FISH: The Seismic Inverse Problem: Tackling Non-Convexity

Mar 5, 2021 - 12:00 PM to 1:00 PM EST

Speaker: 

Dr. Rami Nammour (Total)

MIT Earth Resources Laboratory presents Dr. Rami Nammour, Project Lead for Inverse Problems and Uncertainty Quantification at Total Research and Technology, on "The Seismic Inverse Problem: Tackling Non-Convexity."

"The inverse problem (IP) of reflection seismology seeks to recover the subsurface velocity from surface measurements of acoustic pressure data. This IP is nonlinear and large scale. Formulating its solution as an output least squares optimization problem (termed FWI: Full Waveform Inversion) leads to a computationally expensive, nonconvex optimization. The large scale of the IP limits feasible solutions to local, gradient based, optimization algorithms. The computational complexity of the IP limits the number of affordable iterations.
This two-part talk proposes two independent methods to deal with the nonconvexity of the IP:

The first proposal relaxes the problem by adding nonphysical degrees of freedom (an extension), fitting the data at any (even incorrect) models, and penalizing the nonphysical degrees of freedom to drive the solution towards the correct model. If successful, the solution of the extended and FWI formulations agree. In this case we relax the uniqueness of the velocity model as a function of source location. This extension is fully nonlinear and can fit all pertinent physics of the problem, we call it Nonlinear Inversion Velocity Analysis. We show how the method is capable of recovering the velocity model in complex cases where FWI fails.

The second proposal numerically investigates the ability of generative modeling (Generative Adversarial Networks and Variational Auto-Encoders) in machine learning to encode the velocity model with a modest number of degrees of freedom. The decimation of the scale of the domain of the IP renders global optimization methods feasible, circumventing nonconvexity. As a first attempt, this study encodes layered 1D media. We show numerically that a learned sparse representation can match the success rate of an explicit sparse representation (available for layered media) for solving the IP."

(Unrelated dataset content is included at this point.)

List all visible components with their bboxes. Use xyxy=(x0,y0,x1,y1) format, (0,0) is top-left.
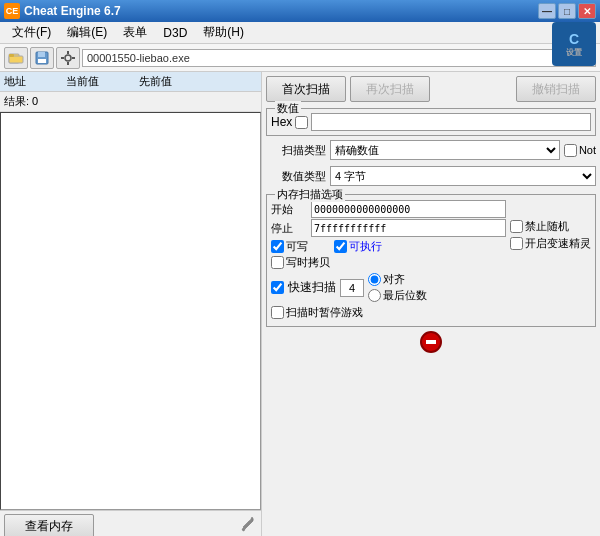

Dr. Nammour graduated in 2011 with a PhD in Computational And Applied Mathematics from Rice University. He has since been working for Total Research and Technology. He first developed a framework for preconditioning multiparameter inverse problems in reflection seismology as a research geophysicist. As part of his first assignment, he got interested in a new programming language, julia, developed at MIT for technical computing. This prompted his move to a computational science group at Total, where he leads a project on Inverse Problems and Uncertainty Quantification, dealing with various applications from seismic imaging, CO2 sequestration and leak detection for HSE (Health Safety and Environment).